## Data shown:
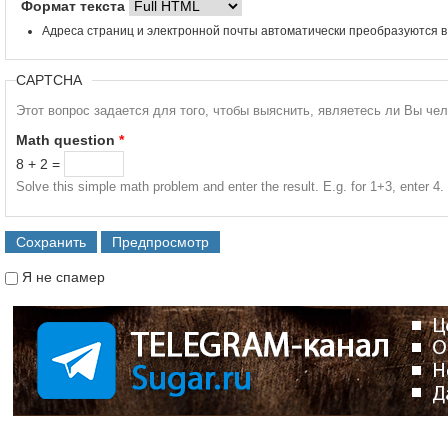
Формат текста
Адреса страниц и электронной почты автоматически преобразуются в
CAPTCHA
Этот вопрос задается для того, чтобы выяснить, являетесь ли Вы че
Math question
*
8 + 2 =
Solve this simple math problem and enter the result. E.g. for 1+3, enter 4.
Я не спамер
Я спамер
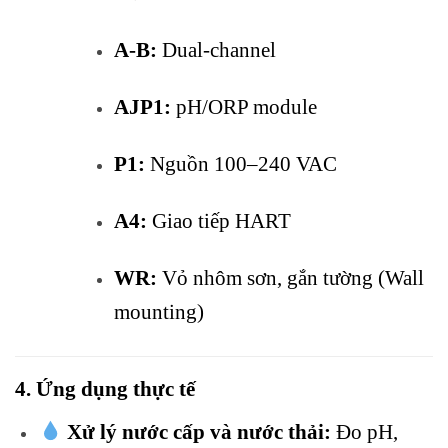
A-B:
Dual-channel
AJP1:
pH/ORP module
P1:
Nguồn 100–240 VAC
A4:
Giao tiếp HART
WR:
Vỏ nhôm sơn, gắn tường (Wall
mounting)
4. Ứng dụng thực tế
Xử lý nước cấp và nước thải:
Đo pH,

## What needs to be done:
Each record above must be retyped exactly. Omit the pictures.

## Task answer:
Формат текста
Адреса страниц и электронной почты автоматически преобразуются в
CAPTCHA
Этот вопрос задается для того, чтобы выяснить, являетесь ли Вы че
Math question
*
8 + 2 =
Solve this simple math problem and enter the result. E.g. for 1+3, enter 4.
Я не спамер
Я спамер
A-B:
Dual-channel
AJP1:
pH/ORP module
P1:
Nguồn 100–240 VAC
A4:
Giao tiếp HART
WR:
Vỏ nhôm sơn, gắn tường (Wall
mounting)
4. Ứng dụng thực tế
Xử lý nước cấp và nước thải:
Đo pH,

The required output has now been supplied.